Task prompt: Across the records that follow, determine how many lines contain "actions" and give only the resulting number.

Entries shown:

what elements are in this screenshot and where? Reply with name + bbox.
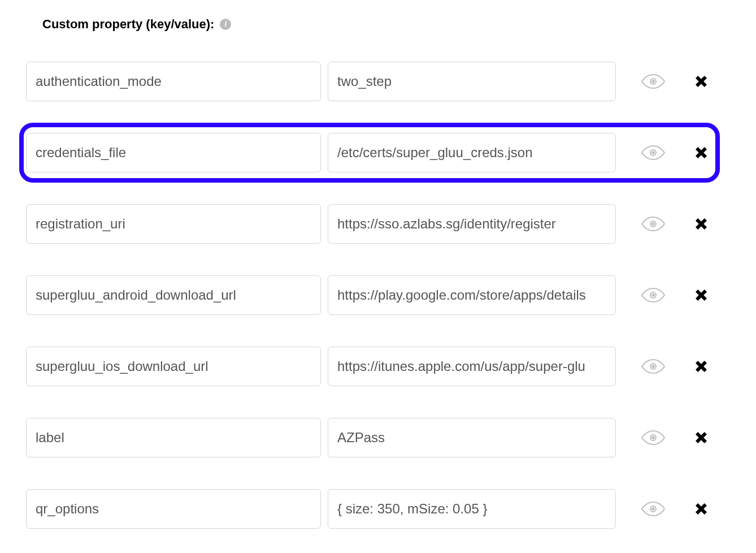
section-title: Custom property (key/value): bbox=[42, 17, 214, 32]
property-row bbox=[23, 274, 716, 317]
remove-icon[interactable] bbox=[693, 500, 710, 517]
row-actions bbox=[641, 215, 710, 232]
property-key-input[interactable] bbox=[26, 489, 321, 529]
property-key-input[interactable] bbox=[26, 347, 321, 386]
remove-icon[interactable] bbox=[693, 215, 710, 232]
property-value-input[interactable] bbox=[328, 275, 616, 315]
property-row bbox=[23, 60, 716, 103]
property-key-input[interactable] bbox=[26, 133, 321, 172]
property-key-input[interactable] bbox=[26, 418, 321, 457]
svg-point-7 bbox=[652, 294, 654, 296]
remove-icon[interactable] bbox=[693, 144, 710, 161]
property-row bbox=[23, 202, 716, 245]
remove-icon[interactable] bbox=[693, 287, 710, 304]
property-value-input[interactable] bbox=[328, 489, 616, 529]
property-key-input[interactable] bbox=[26, 62, 321, 101]
property-row bbox=[23, 126, 716, 179]
svg-point-11 bbox=[652, 437, 654, 439]
svg-point-9 bbox=[652, 365, 654, 368]
remove-icon[interactable] bbox=[693, 429, 710, 446]
property-row bbox=[23, 345, 716, 388]
property-value-input[interactable] bbox=[328, 133, 616, 172]
property-row bbox=[23, 487, 716, 530]
property-row bbox=[23, 416, 716, 459]
reveal-icon[interactable] bbox=[641, 287, 666, 304]
row-actions bbox=[641, 73, 710, 90]
row-actions bbox=[641, 287, 710, 304]
reveal-icon[interactable] bbox=[641, 500, 666, 517]
svg-point-1 bbox=[652, 80, 654, 83]
reveal-icon[interactable] bbox=[641, 144, 666, 161]
property-value-input[interactable] bbox=[328, 204, 616, 244]
property-value-input[interactable] bbox=[328, 418, 616, 457]
svg-point-3 bbox=[652, 152, 654, 154]
remove-icon[interactable] bbox=[693, 358, 710, 375]
svg-point-13 bbox=[652, 508, 654, 510]
row-actions bbox=[641, 144, 710, 161]
reveal-icon[interactable] bbox=[641, 429, 666, 446]
property-key-input[interactable] bbox=[26, 204, 321, 244]
reveal-icon[interactable] bbox=[641, 215, 666, 232]
info-icon[interactable]: i bbox=[220, 19, 231, 30]
property-value-input[interactable] bbox=[328, 347, 616, 386]
row-actions bbox=[641, 500, 710, 517]
row-actions bbox=[641, 429, 710, 446]
section-header: Custom property (key/value): i bbox=[42, 17, 716, 32]
reveal-icon[interactable] bbox=[641, 73, 666, 90]
property-rows bbox=[23, 60, 716, 530]
property-value-input[interactable] bbox=[328, 62, 616, 101]
remove-icon[interactable] bbox=[693, 73, 710, 90]
reveal-icon[interactable] bbox=[641, 358, 666, 375]
property-key-input[interactable] bbox=[26, 275, 321, 315]
row-actions bbox=[641, 358, 710, 375]
svg-point-5 bbox=[652, 223, 654, 225]
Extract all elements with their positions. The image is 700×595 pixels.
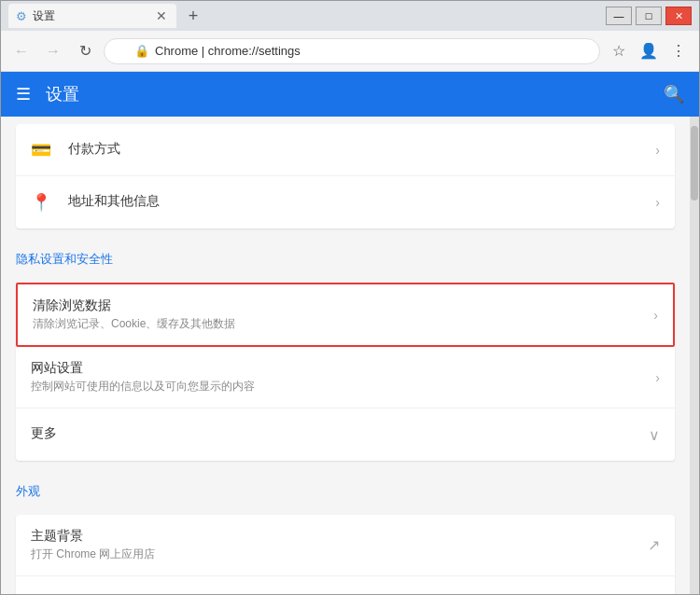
- window-controls: — □ ✕: [606, 7, 692, 25]
- privacy-section-label: 隐私设置和安全性: [1, 236, 690, 275]
- site-settings-title: 网站设置: [31, 360, 655, 377]
- payment-arrow: ›: [655, 143, 660, 158]
- scrollbar-thumb[interactable]: [691, 126, 698, 201]
- clear-browsing-subtitle: 清除浏览记录、Cookie、缓存及其他数据: [33, 316, 653, 332]
- scrollbar[interactable]: [690, 117, 699, 594]
- theme-external-icon: ↗: [648, 536, 660, 554]
- header-search-icon[interactable]: 🔍: [664, 84, 684, 104]
- clear-browsing-title: 清除浏览数据: [33, 298, 653, 314]
- active-tab[interactable]: ⚙ 设置 ✕: [8, 4, 176, 28]
- settings-header-title: 设置: [46, 83, 664, 105]
- forward-button[interactable]: →: [40, 38, 66, 64]
- more-chevron-icon: ∨: [649, 426, 660, 444]
- address-title: 地址和其他信息: [68, 193, 655, 210]
- hamburger-icon[interactable]: ☰: [16, 84, 31, 104]
- bookmark-button[interactable]: ☆: [606, 38, 632, 64]
- addresses-item[interactable]: 📍 地址和其他信息 ›: [16, 176, 675, 228]
- home-button-item[interactable]: 显示"主页"按钮: [16, 576, 675, 594]
- lock-icon: 🔒: [134, 44, 149, 58]
- account-button[interactable]: 👤: [636, 38, 662, 64]
- site-settings-content: 网站设置 控制网站可使用的信息以及可向您显示的内容: [31, 360, 655, 394]
- site-settings-subtitle: 控制网站可使用的信息以及可向您显示的内容: [31, 379, 655, 394]
- content-area: 💳 付款方式 › 📍 地址和其他信息 › 隐私设置和安全性: [1, 117, 690, 594]
- refresh-button[interactable]: ↻: [72, 38, 98, 64]
- tab-label: 设置: [33, 8, 55, 24]
- home-button-content: 显示"主页"按钮: [31, 593, 660, 594]
- more-privacy-item[interactable]: 更多 ∨: [16, 408, 675, 461]
- clear-browsing-arrow: ›: [653, 308, 658, 323]
- tab-strip: ⚙ 设置 ✕ +: [8, 3, 606, 29]
- payment-methods-item[interactable]: 💳 付款方式 ›: [16, 124, 675, 176]
- address-right-icons: ☆ 👤 ⋮: [606, 38, 692, 64]
- menu-button[interactable]: ⋮: [665, 38, 692, 64]
- payment-content: 付款方式: [68, 141, 655, 159]
- site-settings-arrow: ›: [655, 370, 660, 385]
- address-content: 地址和其他信息: [68, 193, 655, 212]
- privacy-section: 清除浏览数据 清除浏览记录、Cookie、缓存及其他数据 › 网站设置 控制网站…: [16, 283, 675, 461]
- new-tab-button[interactable]: +: [180, 3, 206, 29]
- settings-header: ☰ 设置 🔍: [1, 72, 699, 117]
- address-arrow: ›: [655, 195, 660, 210]
- maximize-button[interactable]: □: [636, 7, 662, 25]
- url-text: Chrome | chrome://settings: [155, 44, 301, 58]
- autofill-section: 💳 付款方式 › 📍 地址和其他信息 ›: [16, 124, 675, 228]
- address-bar: ← → ↻ 🔒 Chrome | chrome://settings ☆ 👤 ⋮: [1, 31, 699, 72]
- more-content: 更多: [31, 425, 649, 444]
- site-settings-item[interactable]: 网站设置 控制网站可使用的信息以及可向您显示的内容 ›: [16, 347, 675, 408]
- theme-title: 主题背景: [31, 528, 648, 545]
- clear-browsing-content: 清除浏览数据 清除浏览记录、Cookie、缓存及其他数据: [33, 298, 653, 332]
- theme-content: 主题背景 打开 Chrome 网上应用店: [31, 528, 648, 562]
- theme-subtitle: 打开 Chrome 网上应用店: [31, 547, 648, 562]
- payment-title: 付款方式: [68, 141, 655, 158]
- close-button[interactable]: ✕: [665, 7, 692, 25]
- browser-window: ⚙ 设置 ✕ + — □ ✕ ← → ↻ 🔒 Chrome | chrome:/…: [0, 0, 700, 595]
- appearance-section-label: 外观: [1, 468, 690, 507]
- minimize-button[interactable]: —: [606, 7, 632, 25]
- back-button[interactable]: ←: [8, 38, 35, 64]
- address-icon: 📍: [31, 192, 53, 213]
- title-bar: ⚙ 设置 ✕ + — □ ✕: [1, 1, 699, 31]
- more-title: 更多: [31, 425, 649, 442]
- appearance-section: 主题背景 打开 Chrome 网上应用店 ↗ 显示"主页"按钮: [16, 515, 675, 594]
- home-button-title: 显示"主页"按钮: [31, 593, 660, 594]
- theme-item[interactable]: 主题背景 打开 Chrome 网上应用店 ↗: [16, 515, 675, 576]
- main-content: 💳 付款方式 › 📍 地址和其他信息 › 隐私设置和安全性: [1, 117, 699, 594]
- tab-close-button[interactable]: ✕: [154, 8, 169, 23]
- payment-icon: 💳: [31, 140, 53, 160]
- url-input[interactable]: 🔒 Chrome | chrome://settings: [104, 38, 600, 64]
- clear-browsing-data-item[interactable]: 清除浏览数据 清除浏览记录、Cookie、缓存及其他数据 ›: [16, 283, 675, 347]
- url-display: 🔒 Chrome | chrome://settings: [134, 44, 301, 58]
- tab-favicon-icon: ⚙: [16, 9, 27, 23]
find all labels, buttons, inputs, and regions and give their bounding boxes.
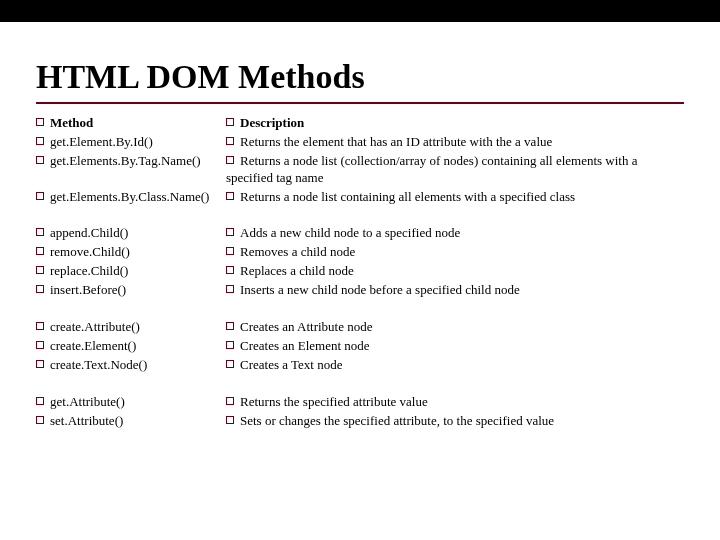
window-top-bar	[0, 0, 720, 22]
square-bullet-icon	[36, 228, 44, 236]
square-bullet-icon	[226, 192, 234, 200]
square-bullet-icon	[36, 156, 44, 164]
method-name: get.Element.By.Id()	[50, 134, 153, 149]
header-description: Description	[240, 115, 304, 130]
table-row: replace.Child() Replaces a child node	[36, 262, 684, 281]
square-bullet-icon	[226, 118, 234, 126]
method-description: Creates a Text node	[240, 357, 342, 372]
methods-table: Method Description get.Element.By.Id() R…	[36, 114, 684, 430]
title-rule	[36, 102, 684, 104]
method-description: Creates an Element node	[240, 338, 370, 353]
method-description: Returns the specified attribute value	[240, 394, 428, 409]
method-name: remove.Child()	[50, 244, 130, 259]
table-row: insert.Before() Inserts a new child node…	[36, 281, 684, 300]
table-row: get.Attribute() Returns the specified at…	[36, 393, 684, 412]
method-description: Inserts a new child node before a specif…	[240, 282, 520, 297]
method-description: Returns a node list (collection/array of…	[226, 153, 637, 185]
square-bullet-icon	[226, 397, 234, 405]
table-row: create.Element() Creates an Element node	[36, 337, 684, 356]
table-row: get.Element.By.Id() Returns the element …	[36, 133, 684, 152]
table-row: create.Text.Node() Creates a Text node	[36, 356, 684, 375]
method-description: Creates an Attribute node	[240, 319, 373, 334]
square-bullet-icon	[226, 322, 234, 330]
method-name: append.Child()	[50, 225, 128, 240]
square-bullet-icon	[36, 118, 44, 126]
square-bullet-icon	[36, 266, 44, 274]
square-bullet-icon	[36, 416, 44, 424]
table-row: remove.Child() Removes a child node	[36, 243, 684, 262]
table-row: append.Child() Adds a new child node to …	[36, 224, 684, 243]
square-bullet-icon	[36, 192, 44, 200]
method-description: Adds a new child node to a specified nod…	[240, 225, 460, 240]
square-bullet-icon	[36, 360, 44, 368]
method-name: create.Attribute()	[50, 319, 140, 334]
method-name: get.Elements.By.Class.Name()	[50, 189, 209, 204]
square-bullet-icon	[226, 341, 234, 349]
table-row: create.Attribute() Creates an Attribute …	[36, 318, 684, 337]
method-name: insert.Before()	[50, 282, 126, 297]
square-bullet-icon	[226, 228, 234, 236]
square-bullet-icon	[226, 416, 234, 424]
table-row: get.Elements.By.Tag.Name() Returns a nod…	[36, 152, 684, 188]
method-name: replace.Child()	[50, 263, 128, 278]
square-bullet-icon	[36, 322, 44, 330]
square-bullet-icon	[226, 247, 234, 255]
method-name: set.Attribute()	[50, 413, 123, 428]
header-method: Method	[50, 115, 93, 130]
method-description: Returns the element that has an ID attri…	[240, 134, 552, 149]
table-row: set.Attribute() Sets or changes the spec…	[36, 412, 684, 431]
method-name: create.Element()	[50, 338, 136, 353]
square-bullet-icon	[36, 285, 44, 293]
square-bullet-icon	[226, 156, 234, 164]
method-description: Returns a node list containing all eleme…	[240, 189, 575, 204]
method-description: Removes a child node	[240, 244, 355, 259]
square-bullet-icon	[226, 285, 234, 293]
method-name: get.Attribute()	[50, 394, 125, 409]
square-bullet-icon	[226, 137, 234, 145]
method-description: Replaces a child node	[240, 263, 354, 278]
table-header-row: Method Description	[36, 114, 684, 133]
square-bullet-icon	[226, 360, 234, 368]
square-bullet-icon	[36, 397, 44, 405]
square-bullet-icon	[36, 341, 44, 349]
square-bullet-icon	[36, 247, 44, 255]
method-name: get.Elements.By.Tag.Name()	[50, 153, 201, 168]
square-bullet-icon	[36, 137, 44, 145]
method-name: create.Text.Node()	[50, 357, 147, 372]
page-title: HTML DOM Methods	[36, 58, 684, 96]
square-bullet-icon	[226, 266, 234, 274]
table-row: get.Elements.By.Class.Name() Returns a n…	[36, 188, 684, 207]
method-description: Sets or changes the specified attribute,…	[240, 413, 554, 428]
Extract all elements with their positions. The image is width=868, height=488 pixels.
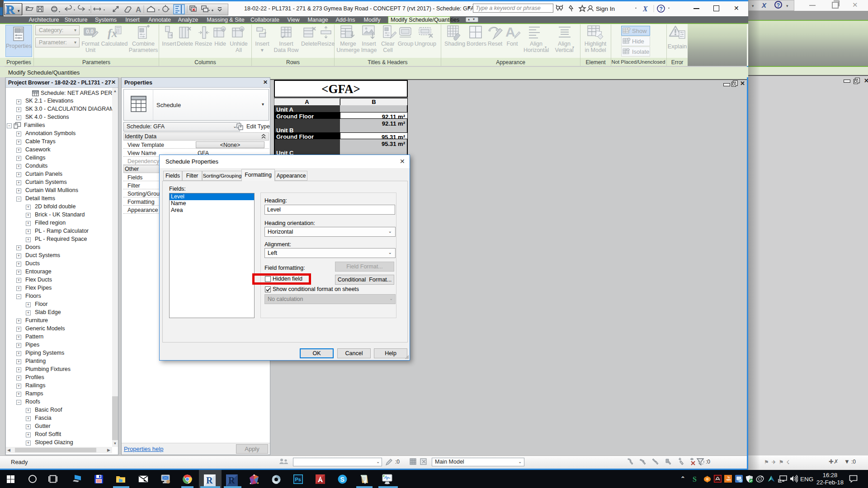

Your response: 7